Originally posted on July 21, 2013
One of the common reactions to news about sexual violence against boys is that it harms boys less than it harms girls. This is particularly true when the abuser is female. The common opinion is that boys are more resilient because they are male. People also believe that boys always desire sex from women, therefore any sexual activity from women is always acceptable. Should a boy refuse the sex or dislike it, people will assume he is gay. Should a boy abused by men get an erection, ejaculate during sexual abuse, continue to engage in any activity with the male abuser, people will assume he is gay.
This idea that boys experience less harm leads to situations where abusers, particularly female abusers, receive less prison time for their actions. Roger Sherman noted this is in an op-ed:
Our societal perception frequently does not recognize this when it comes to women abusing boys. In this regard, a very important discussion was presented in a recent Statesman article between the Ada County prosecutor and the judge in a case regarding the abuse of eight teenage boys by a 35-year-old mother in Kuna.
According to the article, the judge disagreed with the prosecutor, who argued that female perpetrators are “treated more leniently than men and that boys (abused by women) are somehow considered ‘lucky.'” The judge concluded that “there is a difference” between boys abused by women and girls abused by men. “I have a problem articulating what the difference is,” he said.
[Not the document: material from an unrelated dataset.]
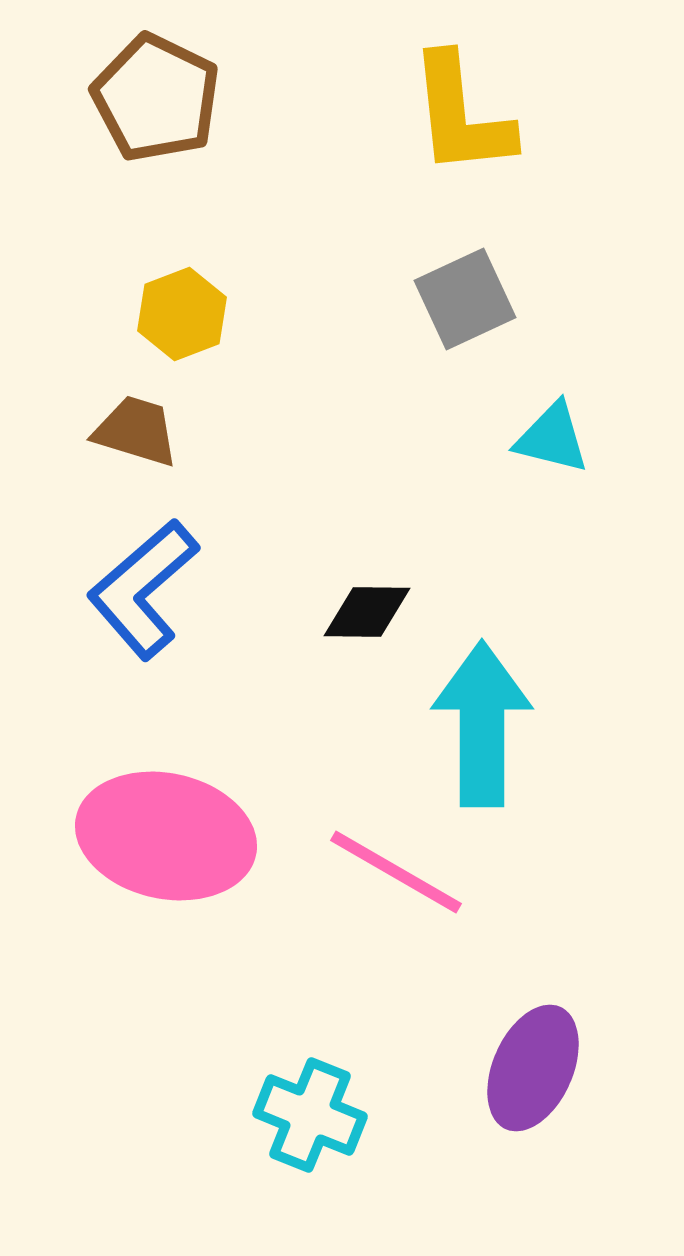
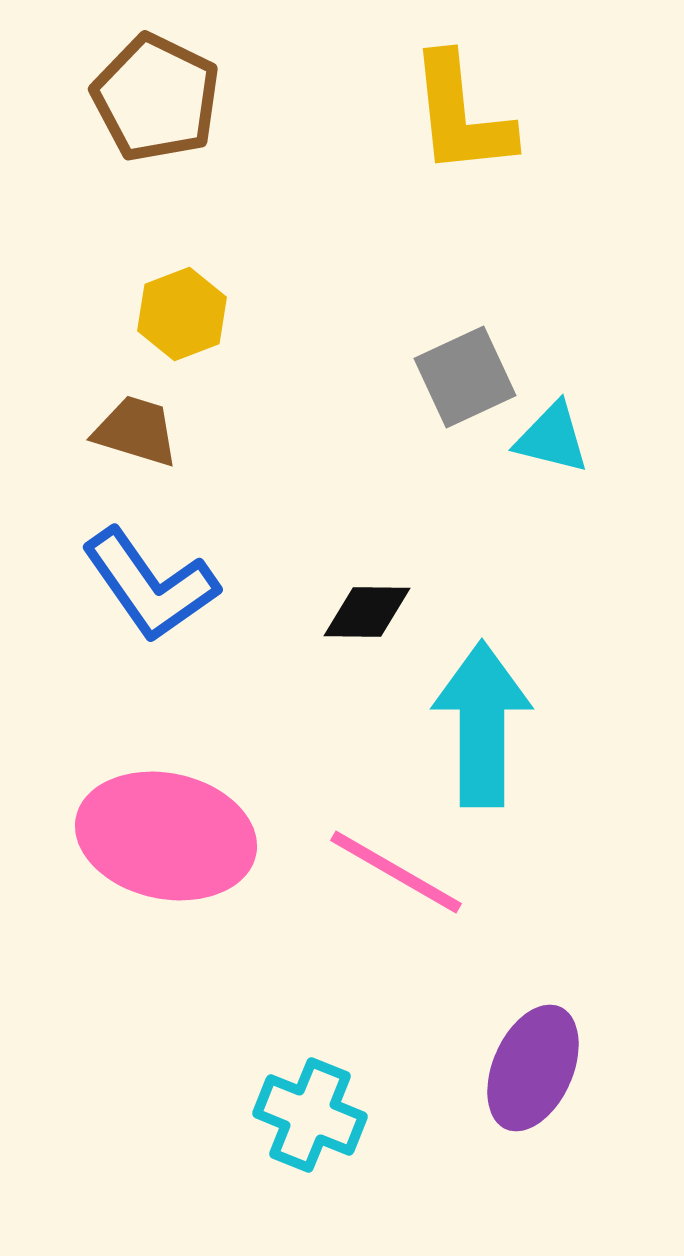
gray square: moved 78 px down
blue L-shape: moved 7 px right, 4 px up; rotated 84 degrees counterclockwise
Unfortunately, this perception that there is a difference can lead to irreparable harm for male victims. According to the authors of an authoritative study reported in the American Journal of Preventive Medicine, sexual abuse significantly increases the risk of developing health and social problems – such as drug and alcohol abuse, mental illness, and marital strife – in both men and women. A history of suicide attempts was more than twice as likely among both male and female victims as among non-victims.
One reason the judge may have concluded that “there is a difference” in this case may be because the boys were teenagers. The judge may have assumed that the boys’ ages meant they wanted the sex and were not harmed by it. Yet as Sherman notes, sexual abuse can lead to a number of issues later in life. Sexual violence by women may heighten this problem. Not only must the survivors cope with the abuse itself, but also with the social backlash against them should they speak out.
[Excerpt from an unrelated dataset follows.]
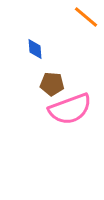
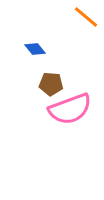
blue diamond: rotated 35 degrees counterclockwise
brown pentagon: moved 1 px left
Our society, despite the growing changes in attitudes towards male survivors, still treats female-on-male sexual violence as a rite of passage at best and indicative of homosexuality — should the male complain — at worst. Many people still do not see such unwanted sexual activity as rape. Even some rape victim advocates play the “is this really rape” game.
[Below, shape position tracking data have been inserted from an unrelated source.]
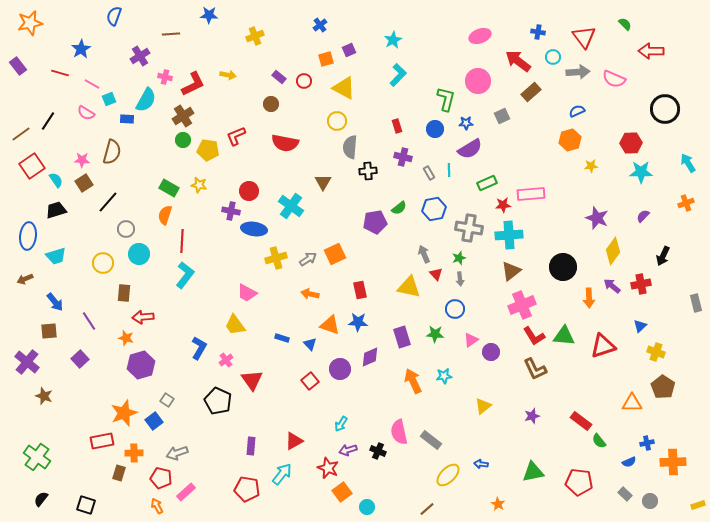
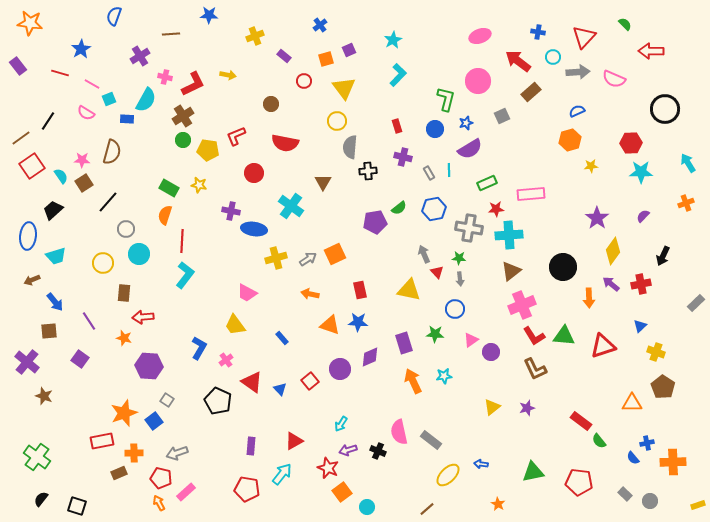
orange star at (30, 23): rotated 20 degrees clockwise
red triangle at (584, 37): rotated 20 degrees clockwise
purple rectangle at (279, 77): moved 5 px right, 21 px up
yellow triangle at (344, 88): rotated 25 degrees clockwise
blue star at (466, 123): rotated 16 degrees counterclockwise
brown line at (21, 134): moved 4 px down
cyan semicircle at (56, 180): moved 5 px right, 4 px up
red circle at (249, 191): moved 5 px right, 18 px up
red star at (503, 205): moved 7 px left, 4 px down
black trapezoid at (56, 210): moved 3 px left; rotated 25 degrees counterclockwise
purple star at (597, 218): rotated 15 degrees clockwise
green star at (459, 258): rotated 24 degrees clockwise
red triangle at (436, 274): moved 1 px right, 2 px up
brown arrow at (25, 279): moved 7 px right, 1 px down
purple arrow at (612, 286): moved 1 px left, 2 px up
yellow triangle at (409, 287): moved 3 px down
gray rectangle at (696, 303): rotated 60 degrees clockwise
purple rectangle at (402, 337): moved 2 px right, 6 px down
orange star at (126, 338): moved 2 px left
blue rectangle at (282, 338): rotated 32 degrees clockwise
blue triangle at (310, 344): moved 30 px left, 45 px down
purple square at (80, 359): rotated 12 degrees counterclockwise
purple hexagon at (141, 365): moved 8 px right, 1 px down; rotated 20 degrees clockwise
red triangle at (252, 380): moved 2 px down; rotated 20 degrees counterclockwise
yellow triangle at (483, 406): moved 9 px right, 1 px down
purple star at (532, 416): moved 5 px left, 8 px up
blue semicircle at (629, 462): moved 4 px right, 4 px up; rotated 72 degrees clockwise
brown rectangle at (119, 473): rotated 49 degrees clockwise
black square at (86, 505): moved 9 px left, 1 px down
orange arrow at (157, 506): moved 2 px right, 3 px up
Those attitudes continue to make it difficult for male survivors to come forward, and it does not help that the judicial system appears to give female sex offenders a slap on the wrist compared to male sex offenders. While these cases have garnered more media attention and spawned more discussions about male victimization and female rapists, much to some people’s discontent, there is a long way to go if we still have judges saying there is a difference between raping a boy and raping a girl.